Two populations with the same mean and different variances.

Here are two populations with the same average (100) and different variances. You can think of the horizontal axis measuring salaries and the vertical axis of measuring how many people in a population receive the corresponding salary. The red curve has a smaller variance because the salaries are not as spread out as they are for the blue one.

$20000$

$20000$

$20000$

$20000$

$100000.$

The average of this set of numbers is

$(4 \times 20000 + 100000)/5 = 36000,$

but knowing this number doesn’t give you any indication of the fact that there’s one salary that’s a lot bigger than the other four.

To get a sense of how spread out a data set is, you can use something called its sample variance. First, work out the difference between each number on the list and the average of the list and then square that difference (the reason we square it is that we're only interested in the size of the difference and not whether it's positive or negative). Now take the average of these squared differences. In our example above, this gives us the following sample variance:

  \[ (4 \times (36000-20000)^2+(36000-100000)^2)/5 = (4 \times 16000^2+64000^2)/5 = 1024000000. \]    

That's a very large number, which indicates that all of our five numbers lie quite far away from their average: an indication that the data set is very spread out. By contrast, look at the set

$20000$

$20000$

$20000$

$20000$

$20001.$

The average is

  \[ (4 \times 20000 + 20001)/5 = 100001/5 = 20000.2. \]    

The sample variance in this case is

  \[  (4 \times (20000.2 - 20000)^2 + (20000.2 - 20001)^2)/5 = 0.16. \]    

That’s a small number, indicating that the set of numbers isn’t very spread out at all.

Here’s the formal definition of the sample variance $v$ of a list $x_1$, $x_2$, $x_3$, ..., $x_ n$ of $n$ numbers whose average is $\bar{x}$:

  \[ v= \frac{1}{n}\left((x_1-\bar{x})^2 + (x_2-\bar{x})^2 + ... + (x_ n-\bar{x})^2\right). \]    

This definition works for a given list of numbers, but there’s also a definition of variance that works when you are dealing with a random process, such as rolling dice, and would like to know how spread out a list of outcomes of the process is likely to be. Suppose your random process has $n$ outcomes which we label $x_1$, $x_2$, $x_3$, etc, up to $x_ n.$ If you’re rolling a die, then $n=6$ and $x_1=1$, $x_2=2,$ ... ,$x_6=6.$ Also suppose you know the probability $p_1$, $p_2$, etc, up to $p_ n$ of each outcome. In the case of a fair die we have $p_1=p_2=...=p_6=1/6$, but generally the probabilities of different outcomes could be different. The expected value is defined as

  \[ E=p_1x_1+p_2x_2+...+p_ nx_ n. \]    
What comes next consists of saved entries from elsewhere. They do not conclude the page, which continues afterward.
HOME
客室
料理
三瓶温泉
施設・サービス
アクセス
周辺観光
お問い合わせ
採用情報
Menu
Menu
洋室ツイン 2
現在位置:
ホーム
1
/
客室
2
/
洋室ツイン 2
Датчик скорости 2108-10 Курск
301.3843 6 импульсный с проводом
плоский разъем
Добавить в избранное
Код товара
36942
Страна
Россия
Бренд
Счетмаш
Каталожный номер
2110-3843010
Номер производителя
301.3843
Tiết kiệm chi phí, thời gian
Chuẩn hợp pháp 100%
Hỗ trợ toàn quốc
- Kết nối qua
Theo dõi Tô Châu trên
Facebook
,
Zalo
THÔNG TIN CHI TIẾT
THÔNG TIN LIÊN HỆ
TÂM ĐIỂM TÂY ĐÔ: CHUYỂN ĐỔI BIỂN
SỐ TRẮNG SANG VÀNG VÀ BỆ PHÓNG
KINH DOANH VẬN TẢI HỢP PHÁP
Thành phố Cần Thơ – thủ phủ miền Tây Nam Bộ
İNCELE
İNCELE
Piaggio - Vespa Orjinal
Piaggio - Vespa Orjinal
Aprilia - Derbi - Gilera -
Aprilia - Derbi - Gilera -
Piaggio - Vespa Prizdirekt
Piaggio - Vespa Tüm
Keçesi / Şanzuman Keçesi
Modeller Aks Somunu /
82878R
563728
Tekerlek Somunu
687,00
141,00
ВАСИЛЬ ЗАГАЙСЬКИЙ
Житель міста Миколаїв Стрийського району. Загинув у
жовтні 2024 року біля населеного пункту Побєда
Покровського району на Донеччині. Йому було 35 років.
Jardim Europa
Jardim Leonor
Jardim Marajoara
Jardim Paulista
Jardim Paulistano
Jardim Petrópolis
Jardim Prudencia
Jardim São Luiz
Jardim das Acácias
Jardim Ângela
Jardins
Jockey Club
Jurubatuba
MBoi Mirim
It's a sort of idealised average, find out more here. The population variance is defined as

  \[ var = p_1(x_1-E)^2 + p_2(x_2-E)^2 +...+ p_ n(x_ n-E)^2. \]    
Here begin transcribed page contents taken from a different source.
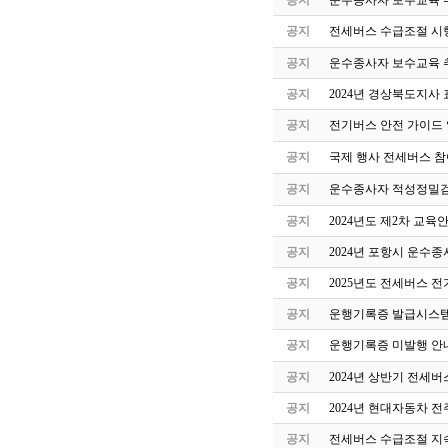
공지
운수종사자 보수교육 
공지
전세버스 수급조절 시
공지
운수종사자 보수교육 
공지
2024년 경상북도지사 
공지
전기버스 안전 가이드
공지
국제 행사 전세버스 참
공지
운수종사자 적성정밀검
공지
2024년도 제2차 교
공지
2024년 포항시 운수
공지
2025년도 전세버스 전
공지
운행기록증 발급시스템
공지
운행기록증 미발행 안
공지
2024년 상반기 전세
공지
2024년 현대자동차 
공지
전세버스 수급조절 지속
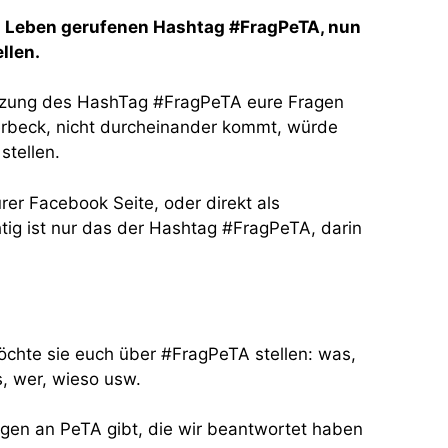
ns Leben gerufenen Hashtag #FragPeTA, nun
llen.
utzung des HashTag #FragPeTA eure Fragen
erbeck, nicht durcheinander kommt, würde
stellen.
rer Facebook Seite, oder direkt als
tig ist nur das der Hashtag #FragPeTA, darin
öchte sie euch über #FragPeTA stellen: was,
, wer, wieso usw.
gen an PeTA gibt, die wir beantwortet haben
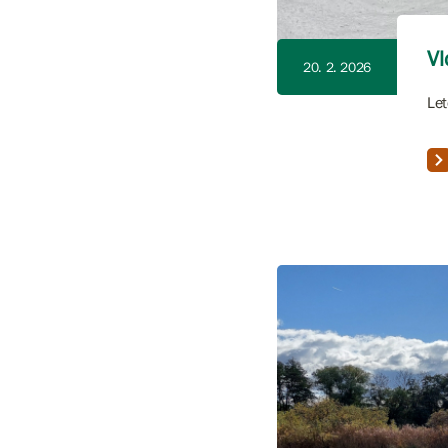
Vl
20. 2. 2026
Let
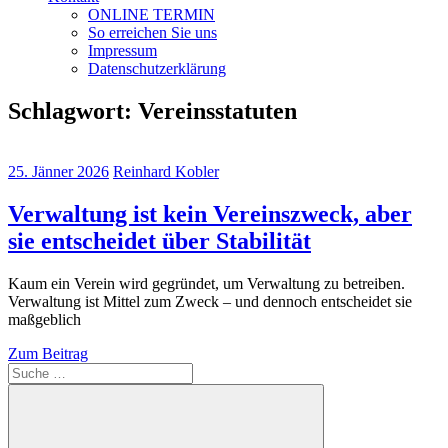
ONLINE TERMIN
So erreichen Sie uns
Impressum
Datenschutzerklärung
Schlagwort:
Vereinsstatuten
25. Jänner 2026
Reinhard Kobler
Verwaltung ist kein Vereinszweck, aber
sie entscheidet über Stabilität
Kaum ein Verein wird gegründet, um Verwaltung zu betreiben.
Verwaltung ist Mittel zum Zweck – und dennoch entscheidet sie
maßgeblich
Zum Beitrag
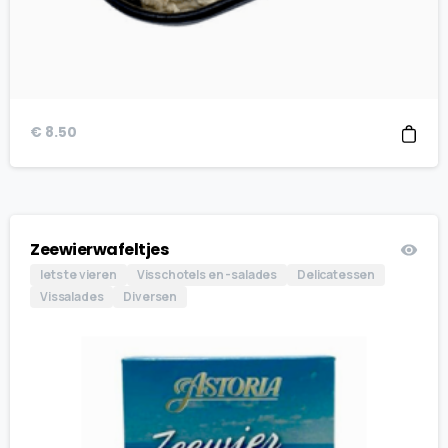
€
8.50
Zeewierwafeltjes
Iets te vieren
Visschotels en -salades
Delicatessen
Vissalades
Diversen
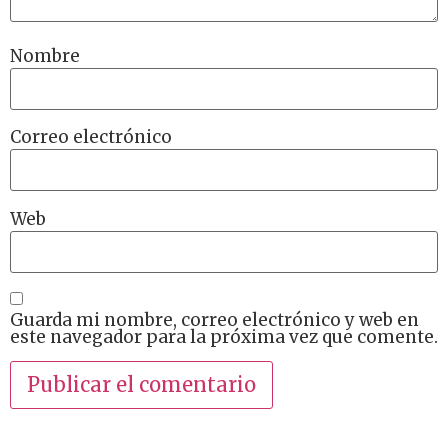
Nombre
Correo electrónico
Web
Guarda mi nombre, correo electrónico y web en
este navegador para la próxima vez que comente.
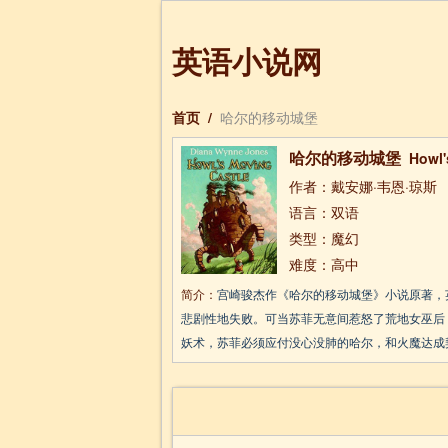
英语小说网
首页
/
哈尔的移动城堡
哈尔的移动城堡
Howl'
作者：戴安娜·韦恩·琼斯
语言：双语
类型：魔幻
难度：高中
简介：
宫崎骏杰作《哈尔的移动城堡》小说原著，
悲剧性地失败。可当苏菲无意间惹怒了荒地女巫后
妖术，苏菲必须应付没心没肺的哈尔，和火魔达成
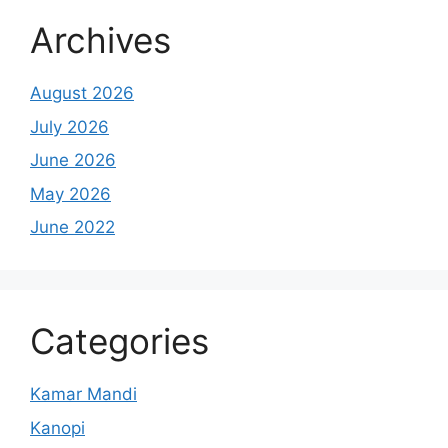
Archives
August 2026
July 2026
June 2026
May 2026
June 2022
Categories
Kamar Mandi
Kanopi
The population variance gives you an idea of how spread out the outcomes are likely to be if you repeat the random process a large number of times. You can try and work out for yourself what its value is for a fair die. Conversely, if you don't know the population variance of a process, then the sample variance you get from repeating the process a large number of times can be used to estimate it.
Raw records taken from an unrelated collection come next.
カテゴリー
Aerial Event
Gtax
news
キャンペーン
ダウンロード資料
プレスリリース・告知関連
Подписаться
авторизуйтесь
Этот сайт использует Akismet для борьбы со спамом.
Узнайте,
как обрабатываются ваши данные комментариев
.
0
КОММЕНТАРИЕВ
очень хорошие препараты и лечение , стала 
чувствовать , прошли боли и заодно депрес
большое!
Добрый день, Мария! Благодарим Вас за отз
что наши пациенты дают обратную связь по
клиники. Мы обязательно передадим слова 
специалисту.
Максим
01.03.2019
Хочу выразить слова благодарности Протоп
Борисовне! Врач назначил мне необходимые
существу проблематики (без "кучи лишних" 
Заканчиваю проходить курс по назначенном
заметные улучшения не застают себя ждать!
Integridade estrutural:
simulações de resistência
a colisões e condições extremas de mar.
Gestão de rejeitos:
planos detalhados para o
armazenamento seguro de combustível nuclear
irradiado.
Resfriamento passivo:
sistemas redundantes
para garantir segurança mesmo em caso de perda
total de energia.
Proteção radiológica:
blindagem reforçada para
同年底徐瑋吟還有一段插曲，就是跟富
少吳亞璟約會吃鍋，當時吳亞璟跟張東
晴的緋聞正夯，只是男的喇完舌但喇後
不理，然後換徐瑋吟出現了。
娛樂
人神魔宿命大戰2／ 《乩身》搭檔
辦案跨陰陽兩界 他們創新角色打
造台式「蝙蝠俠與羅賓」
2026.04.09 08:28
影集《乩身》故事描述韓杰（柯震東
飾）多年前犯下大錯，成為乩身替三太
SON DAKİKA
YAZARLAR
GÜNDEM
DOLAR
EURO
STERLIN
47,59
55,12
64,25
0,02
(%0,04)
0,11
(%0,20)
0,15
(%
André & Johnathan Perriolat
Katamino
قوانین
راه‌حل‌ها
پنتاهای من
The positive square root of the variance is called the standard deviation.

You can also define the variance of an infinite or continuous random variable. See here to find out more.

Comments

An alternative measure of spread is the mean absolute deviation (MAD). It's almost the same as variance, but instead of squaring the differences, you take their absolute value. This has many advantages over variance:

1. You're now actually finding the average distance from the mean.
2. Variance can overweight extreme values due to the squaring.
3. The units of MAD are the same as the original quantity, rather than quantity squared.
4. MAD is more intuitive for non-statisticians. What does it actually mean for a sample to have a variance of 1 024 000 000 pounds squared?

Isn't it time statistics adopted MAD as the default measure of spread, rather than the outdated variance?